*ABOUT THIS EXERCISE*: Set down the entries exactly as they appear, apart from the images, which stay out.

*RECORDS FOR THIS EXERCISE*:

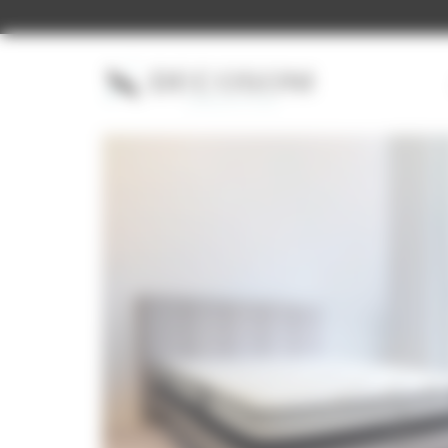
Panneau de gestion des cookies
Accueil
»
Matelas
»
SYNERGIE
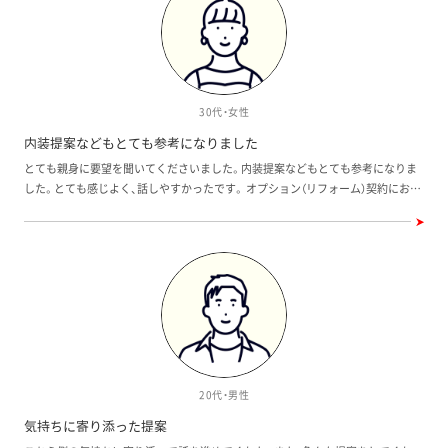
30代・女性
内装提案などもとても参考になりました
とても親身に要望を聞いてくださいました。内装提案などもとても参考になりま
した。とても感じよく、話しやすかったです。 オプション（リフォーム）契約におい
て、要望の優先順位が伝わっておらず、全て同じように頑張って頂いたので振り回
してしまった感じがして申し訳なかったです。いつまでにオプションの見積もり
をお願いすれば、契約までに間に合う（考える時間含め）か少し分かりにくかった
部分もありました。 まだお若い割にはしっかりされていますし、とても感じの良
い方なのでもっと年数が経って経験をつめば、もっと素敵な営業スタッフさんに
なると思います。
20代・男性
気持ちに寄り添った提案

*THE ANSWER*:
Panneau de gestion des cookies
Accueil
»
Matelas
»
SYNERGIE
30代・女性
内装提案などもとても参考になりました
とても親身に要望を聞いてくださいました。内装提案などもとても参考になりま
した。とても感じよく、話しやすかったです。 オプション（リフォーム）契約におい
て、要望の優先順位が伝わっておらず、全て同じように頑張って頂いたので振り回
してしまった感じがして申し訳なかったです。いつまでにオプションの見積もり
をお願いすれば、契約までに間に合う（考える時間含め）か少し分かりにくかった
部分もありました。 まだお若い割にはしっかりされていますし、とても感じの良
い方なのでもっと年数が経って経験をつめば、もっと素敵な営業スタッフさんに
なると思います。
20代・男性
気持ちに寄り添った提案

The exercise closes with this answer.